1. We investigated the effects of CD-349, a dihydropyridine derivative with nitrate ester, on contractile responses induced by high K +, norepinephrine (NE) and Ca 2+ in isolated rabbit aorta. 2. CD-349 (10 −9−10 −5M) and nifedipine (10 −9−10 −5M) equally inhibited the 64 mM KCL-induced contraction of the aortic strips in a concentration-dependent manner. 8-Br-cyclic GMP (10 −3M) did not inhibit the KCl-induced contraction of the aortic strips. 3. CD-349 (10 −8−10 −5M) and 8-Br-cyclic GMP (10 −6−10 −3M) inhibited the 10 −6M NE-induced contraction of the aortic strips in a concentration-dependent manner.

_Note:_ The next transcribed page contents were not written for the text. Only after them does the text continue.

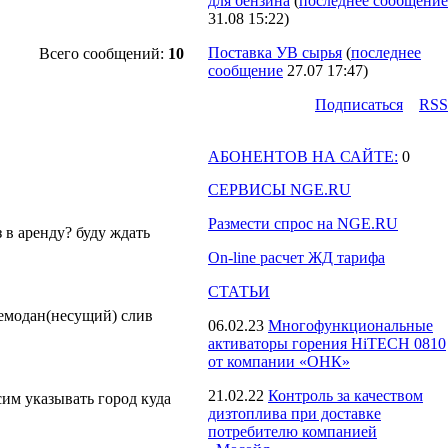
для бензина
(
последнее сообщение
31.08 15:22
)
Поставка УВ сырья
(
последнее
Всего сообщений:
10
сообщение
27.07 17:47
)
Подпиcаться
RSS
АБОНЕНТОВ НА САЙТЕ:
0
СЕРВИСЫ NGE.RU
Размести спрос на NGE.RU
 в аренду? буду ждать
On-line расчет ЖД тарифа
СТАТЬИ
чемодан(несущий) слив
06.02.23
Многофункциональные
активаторы горения HiTECH 0810
от компании «ОНК»
21.02.22
Контроль за качеством
им указывать город куда
дизтоплива при доставке
потребителю компанией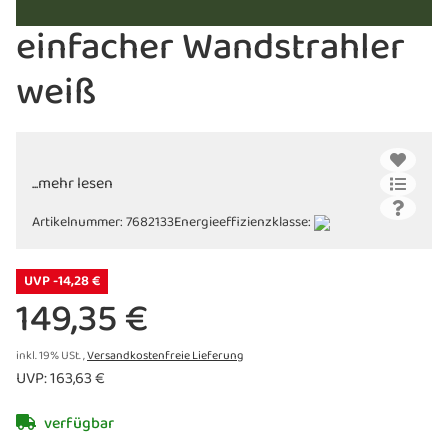
einfacher Wandstrahler
weiß
...mehr lesen
Artikelnummer:
7682133
Energieeffizienzklasse:
UVP -14,28 €
149,35 €
inkl. 19% USt. ,
Versandkostenfreie Lieferung
UVP
:
163,63 €
verfügbar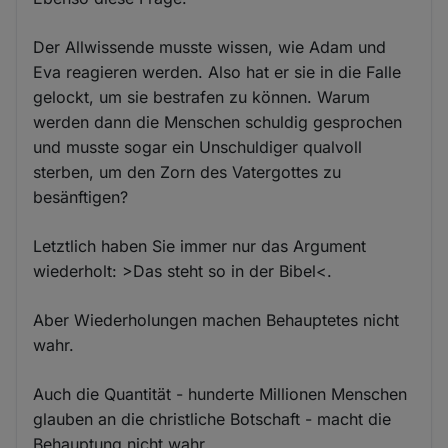
Der Allwissende musste wissen, wie Adam und
Eva reagieren werden. Also hat er sie in die Falle
gelockt, um sie bestrafen zu können. Warum
werden dann die Menschen schuldig gesprochen
und musste sogar ein Unschuldiger qualvoll
sterben, um den Zorn des Vatergottes zu
besänftigen?
Letztlich haben Sie immer nur das Argument
wiederholt: >Das steht so in der Bibel<.
Aber Wiederholungen machen Behauptetes nicht
wahr.
Auch die Quantität - hunderte Millionen Menschen
glauben an die christliche Botschaft - macht die
Behauptung nicht wahr.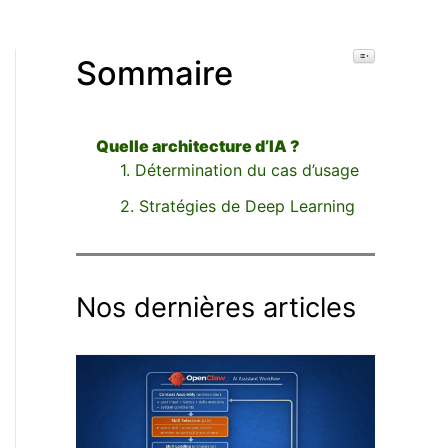
Toggle Table o
Sommaire
Quelle architecture d’IA ?
1. Détermination du cas d’usage
2. Stratégies de Deep Learning
Nos dernières articles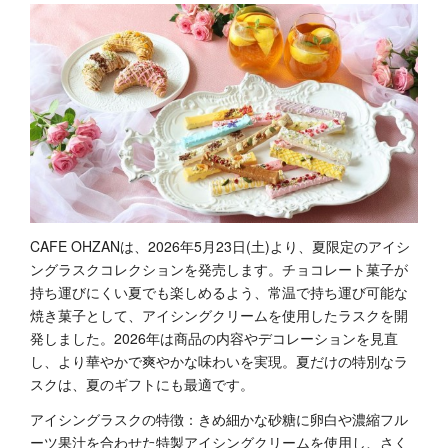
CAFE OHZANは、2026年5月23日(土)より、夏限定のアイシ
ングラスクコレクションを発売します。チョコレート菓子が
持ち運びにくい夏でも楽しめるよう、常温で持ち運び可能な
焼き菓子として、アイシングクリームを使用したラスクを開
発しました。2026年は商品の内容やデコレーションを見直
し、より華やかで爽やかな味わいを実現。夏だけの特別なラ
スクは、夏のギフトにも最適です。
アイシングラスクの特徴：きめ細かな砂糖に卵白や濃縮フル
ーツ果汁を合わせた特製アイシングクリームを使用し、さく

However, nifedipine had no effect on the NE-induced contraction in rabbit aorta. 4. The inhibitory effects of CD-349 on NE-induced contraction were antagonized by treatment with methylene blue and oxyhemoglobin, while they were augmented by treatment with zaprinast. 5. CD-349 (10 −8−10 −5M) and 8-Br-cyclic GMP (10 −5−10 −4M) inhibited the NE-induced phasic contraction and Ca 2+-induced contraction of the aortic strips preincubated with NE in Ca 2+-free medium. However, nifedipine (10 −5M) had little or no effect on both NE-induced phasic contraction and Ca 2+-induced contraction of the aortic strips preincubated with NE in Ca 2+-free medium. 6. CD-349 (10 −7−10 −5M) increased the levels of cyclic GMP in rabbit aorta. 7. These results indicate that CD-349 has a hybrid property deriving from Ca 2+-antagonist and cyclic GMP increasing agents.